Stephen Waguespack, president of the Louisiana Association of Business and Industry, said those companies should contact tax professionals to determine ways to seek the recovery if they paid taxes under the now-struck-down law.
“Taxpayers need to take steps now to protect themselves,” Waguespack wrote in his weekly column.
The Louisiana Supreme Court this month threw out the three-year-old law that scaled back an income tax break the state allows for taxes paid to other states. The change made the credit only available for income taxes paid to a state that offers a similar credit to its residents who do business in Louisiana.
Two part-owners of multiple companies doing business in Texas, Arkansas and Louisiana challenged the law, saying it subjects some business owners to illegal double taxation. The Louisiana Supreme Court agreed, upholding a lower court decision that the law violates a U.S. Constitution provision governing interstate commerce.
At the time of passage, the change was estimated to raise about $30 million annually for the state. After the court ruling, Revenue Secretary Kimberly Robinson said Louisiana only will have to return $23,000 that the taxpayers who filed the lawsuit paid into an escrow account under protest.

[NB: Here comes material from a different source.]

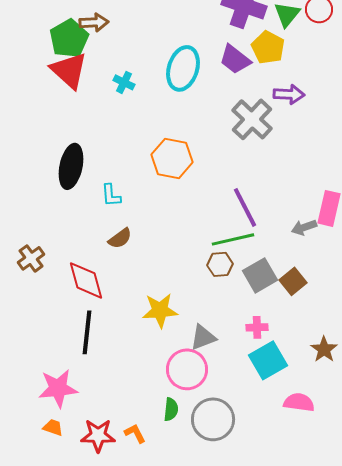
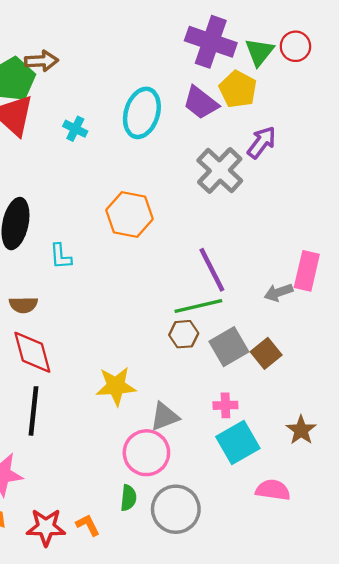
purple arrow: (289, 94) -> (262, 142), turned -56
brown semicircle: (120, 238) -> (23, 305), moved, turned 35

Robinson said if any other taxpayers sought to amend their tax returns to claim they overpaid, she would deny the refunds. She said taxpayers would have had to pay under protest to challenge the taxes owed. Appeals could be lodged with a tax board. But Robinson said if the appeals were successful, the dollars only would be repaid if lawmakers appropriated the money.
Waguespack said all the money collected under the unconstitutional law should be returned to taxpayers.
“The administration and Legislature need to right this wrong. They should do everything they can to reimburse people who were double-taxed. Mistakes happen, but when found, they must be rectified rather than swept under the rug,” he wrote.
Ahead of the high court’s decision, lawmakers tweaked the tax credit provision earlier this year in response to the lawsuit’s claims. If other changes are needed, Robinson said her agency will work with lawmakers in next year’s legislative session to make them.